#### Dataset extract

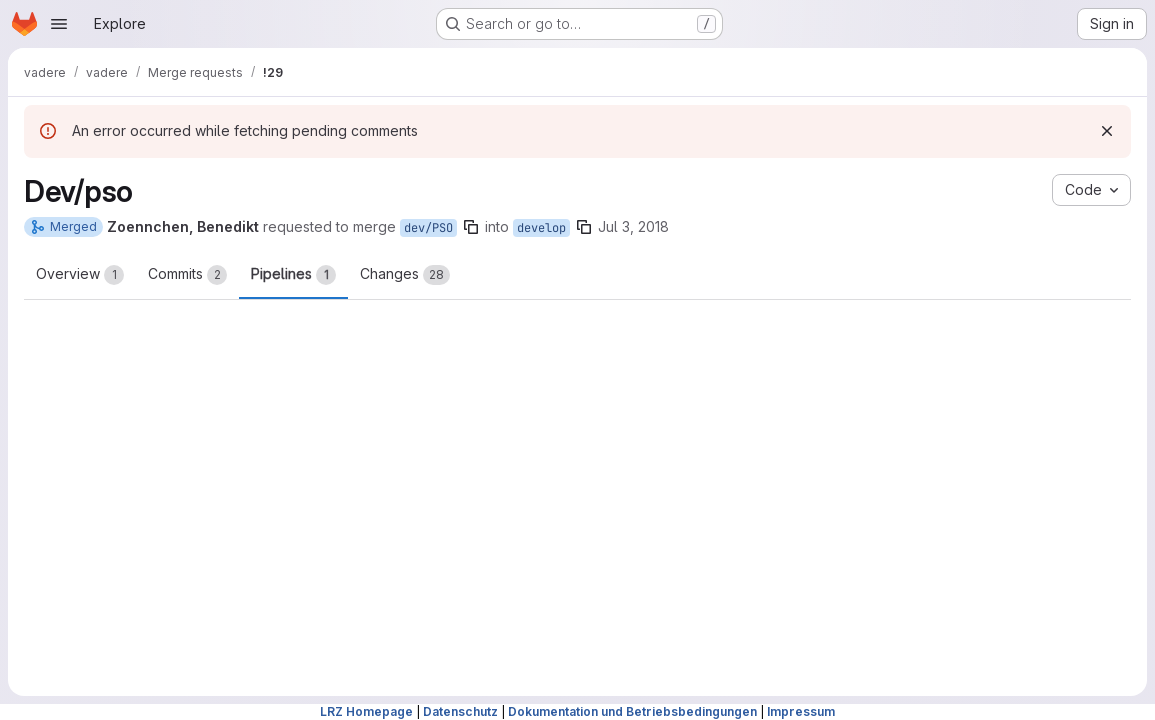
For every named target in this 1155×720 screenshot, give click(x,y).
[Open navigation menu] (59, 24)
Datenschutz (460, 711)
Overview (80, 275)
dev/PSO (428, 228)
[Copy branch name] (471, 227)
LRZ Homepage (366, 711)
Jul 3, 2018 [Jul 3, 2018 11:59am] (633, 226)
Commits (187, 275)
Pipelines (293, 275)
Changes (405, 275)
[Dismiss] (1107, 131)
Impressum (801, 711)
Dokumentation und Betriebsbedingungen (632, 711)
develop (541, 228)
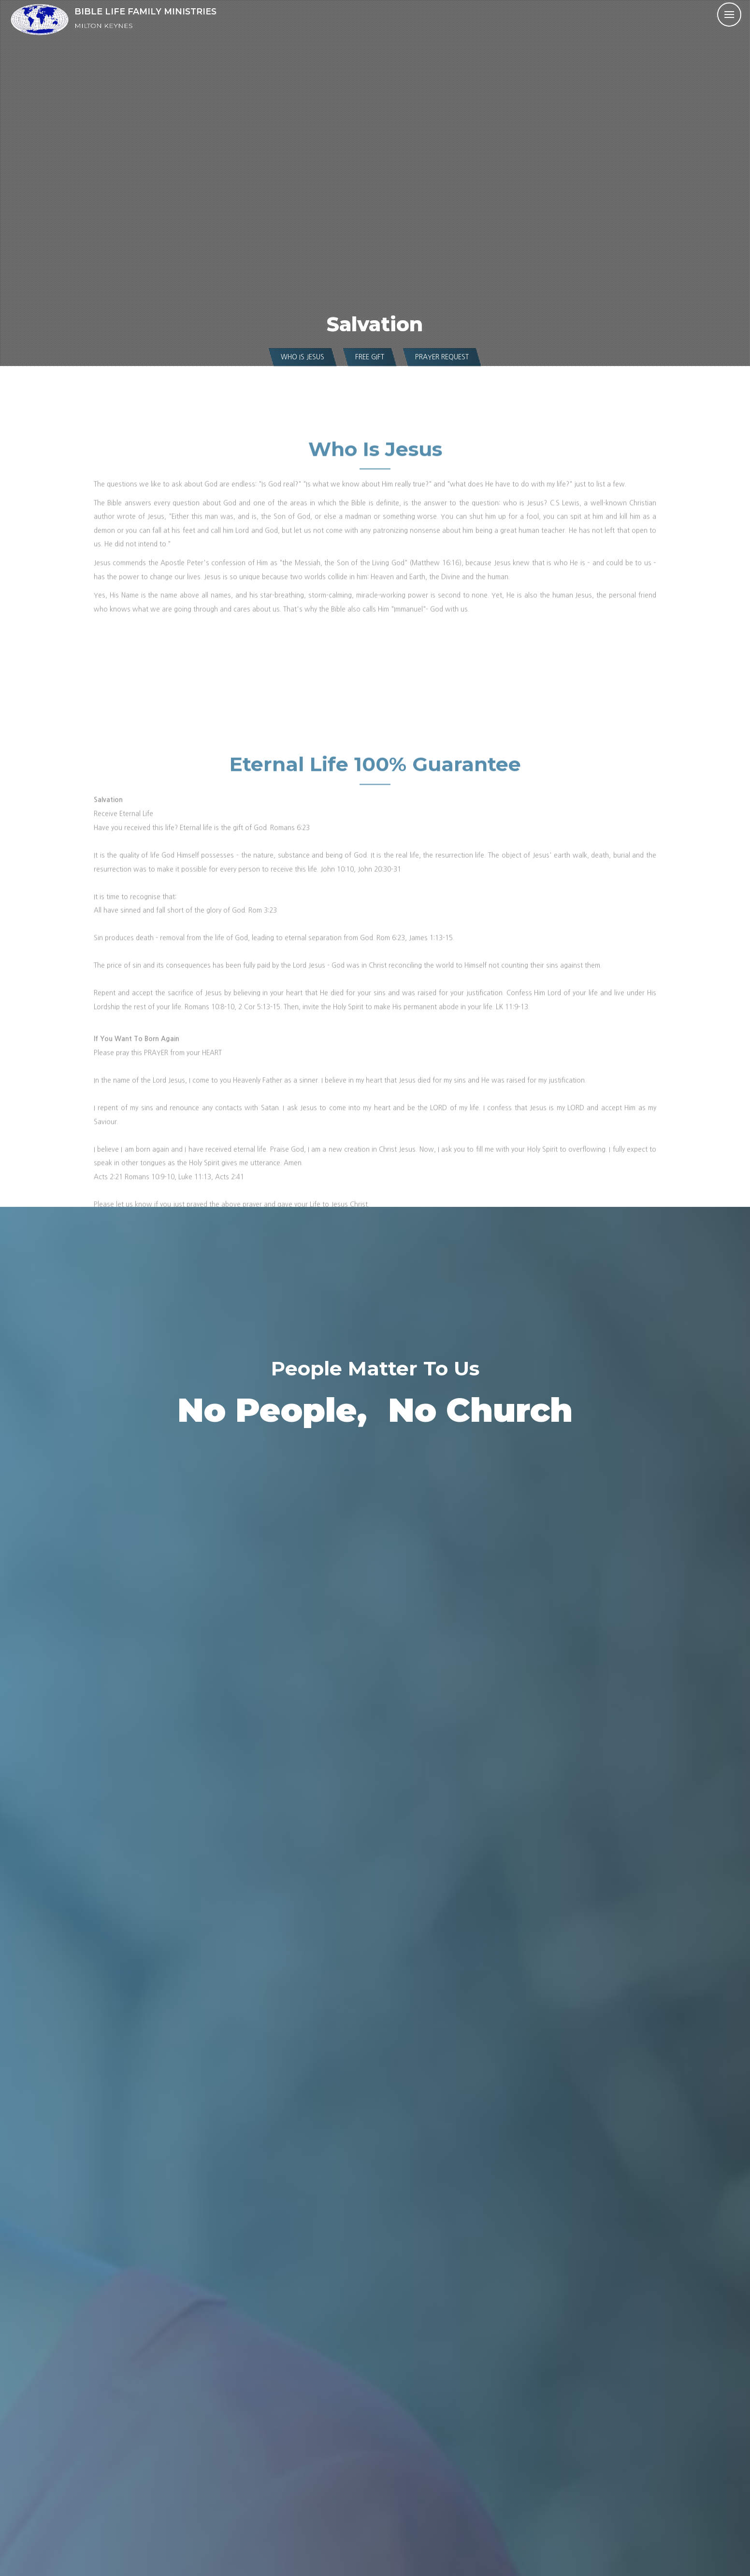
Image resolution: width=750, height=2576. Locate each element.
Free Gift (369, 357)
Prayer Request (442, 357)
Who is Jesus (302, 357)
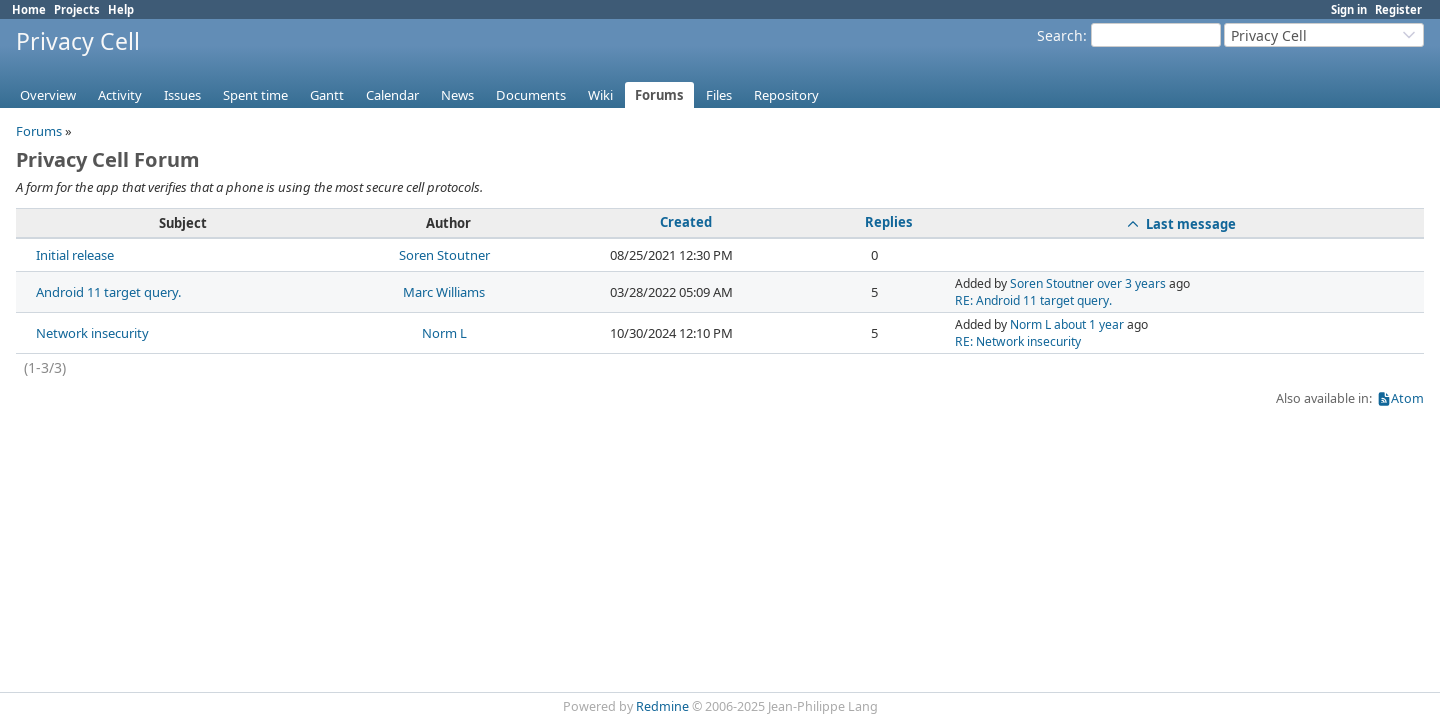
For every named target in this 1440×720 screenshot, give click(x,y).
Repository (786, 95)
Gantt (327, 95)
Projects (77, 9)
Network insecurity (92, 333)
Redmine (662, 706)
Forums (659, 95)
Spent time (255, 95)
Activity (120, 95)
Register (1398, 9)
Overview (48, 95)
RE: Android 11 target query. (1033, 300)
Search (1060, 35)
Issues (182, 95)
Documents (531, 95)
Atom (1407, 398)
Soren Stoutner (444, 255)
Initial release (75, 255)
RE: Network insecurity (1018, 341)
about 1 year (1089, 324)
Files (719, 95)
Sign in (1349, 9)
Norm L (444, 333)
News (457, 95)
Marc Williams (444, 292)
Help (121, 9)
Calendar (392, 95)
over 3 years (1131, 283)
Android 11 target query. (108, 292)
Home (29, 9)
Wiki (600, 95)
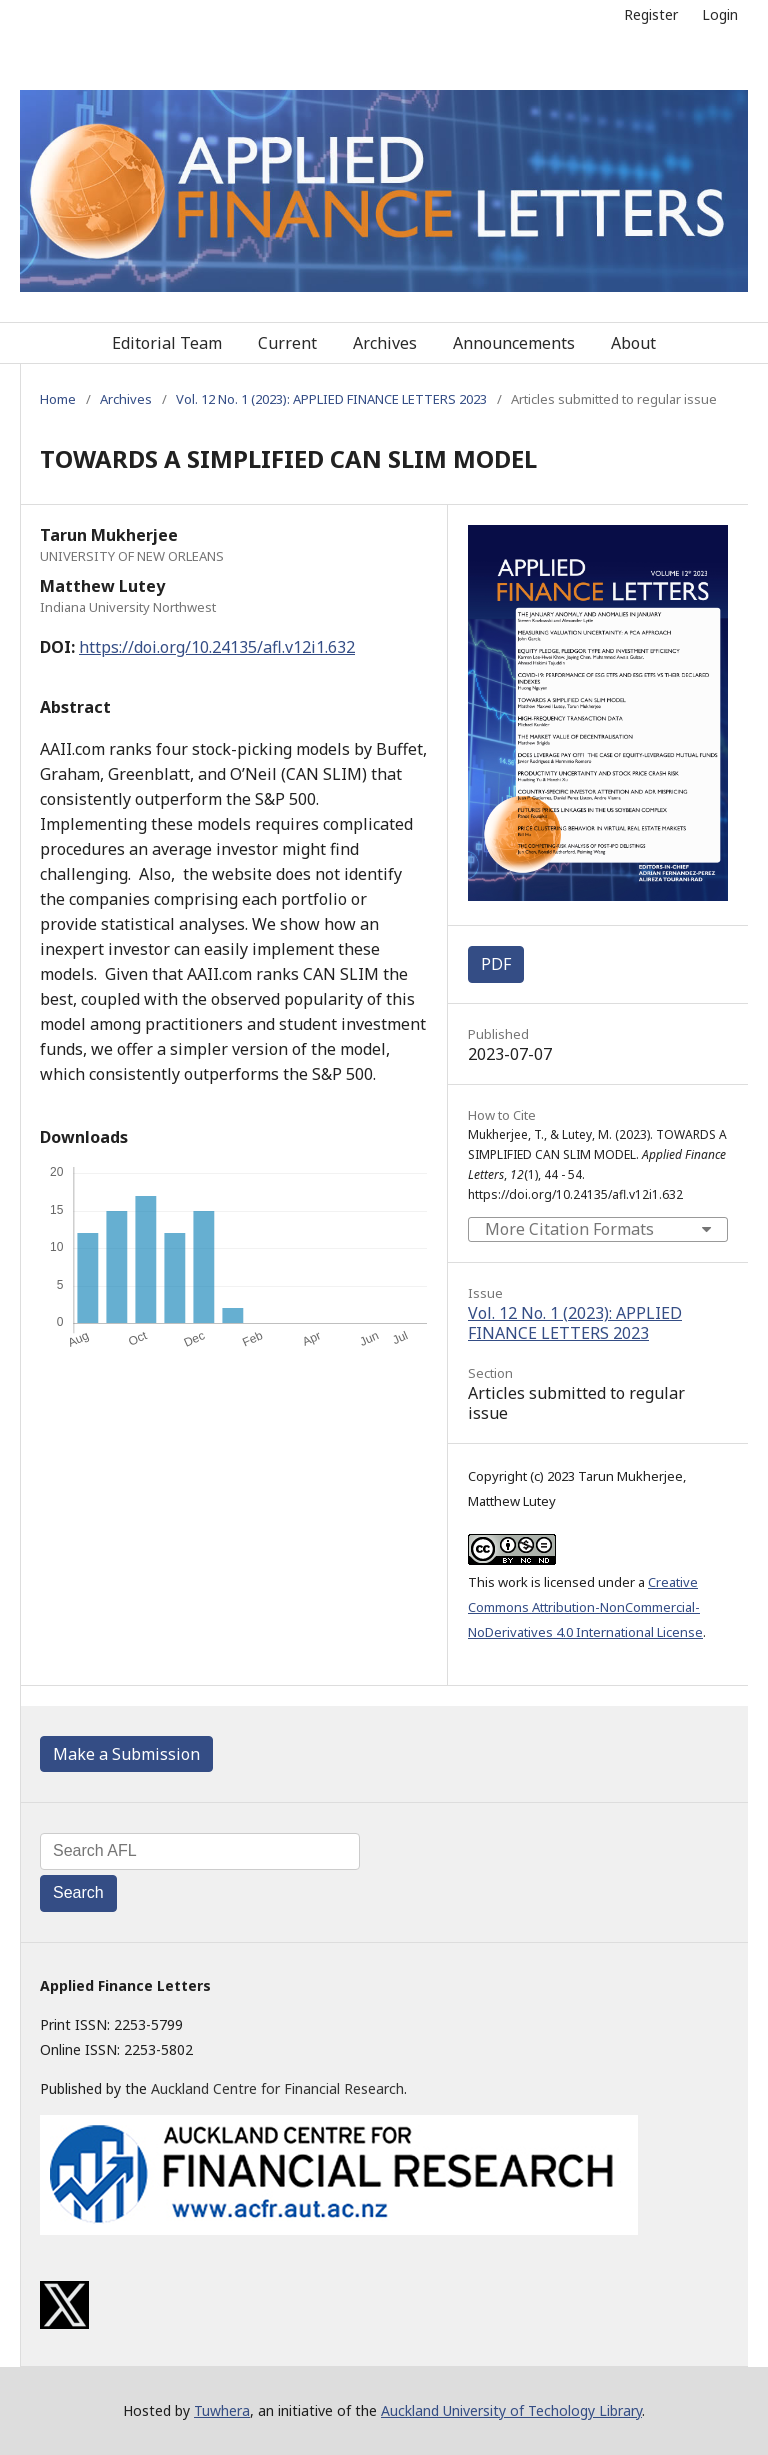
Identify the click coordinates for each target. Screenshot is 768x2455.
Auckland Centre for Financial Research (277, 2088)
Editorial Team (167, 343)
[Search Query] (200, 1851)
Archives (385, 343)
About (633, 343)
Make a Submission (126, 1754)
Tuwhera (222, 2410)
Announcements (514, 343)
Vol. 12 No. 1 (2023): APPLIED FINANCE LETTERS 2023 (331, 399)
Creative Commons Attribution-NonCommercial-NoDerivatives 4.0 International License (585, 1607)
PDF (496, 964)
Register (651, 14)
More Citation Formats (569, 1229)
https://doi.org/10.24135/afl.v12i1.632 (217, 647)
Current (287, 343)
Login (720, 14)
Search (78, 1892)
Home (58, 399)
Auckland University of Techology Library (511, 2410)
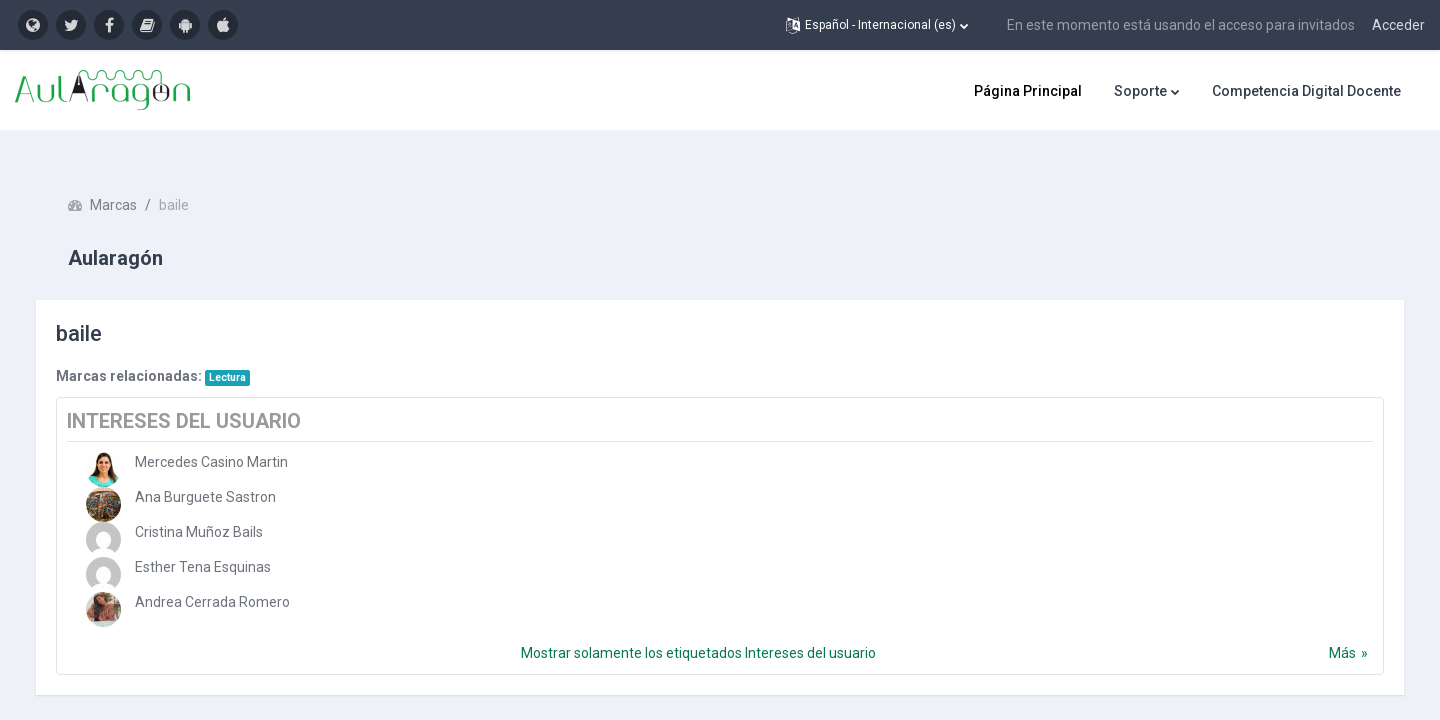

########

> What the task asks:
Search the entries above for lines containing the word "Network", and copy each one.

> Solution for this problem:
Network insecurity (92, 333)
RE: Network insecurity (1018, 341)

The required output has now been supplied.